The future of care will put empowered patients in the center, who will be ready to take charge of their health. To make this a reality, every healthcare stakeholder needs to do its part. Physicians must be ready to work with patients as equal partners. This will lead to both for increased outcomes, more quality time spent with patients and higher job satisfaction, preventing burnout.

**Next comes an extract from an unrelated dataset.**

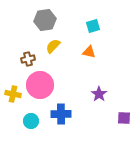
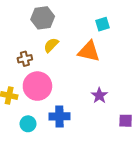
cyan square: (93, 26) -> (103, 24), moved
orange triangle: (89, 52) -> (89, 51), size x1.6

- Patients must step up and take charge of their health. If they demand to have their say in medical decisions while seeking out reliable medical information and becoming experts on their care, doctors will be happy to give them a seat at the table. Building patient communities will further help organize support and channel information to each and every patient.
- Digital health companies must support patient decisions with technology. Moving away from raw measurements and data will lead to improved customer satisfaction and retention, not to mention lasting lifestyle change.
- Regulators and administrators must start designing care with patients, for patients. The Health Design movement has proved that patient centric design results in increased satisfaction and benefits. What’s more, patient advisory boards at hospitals, pharma companies and even the FDA show that patients have vital insights into healthcare processes that can fuel innovation and business performance as well.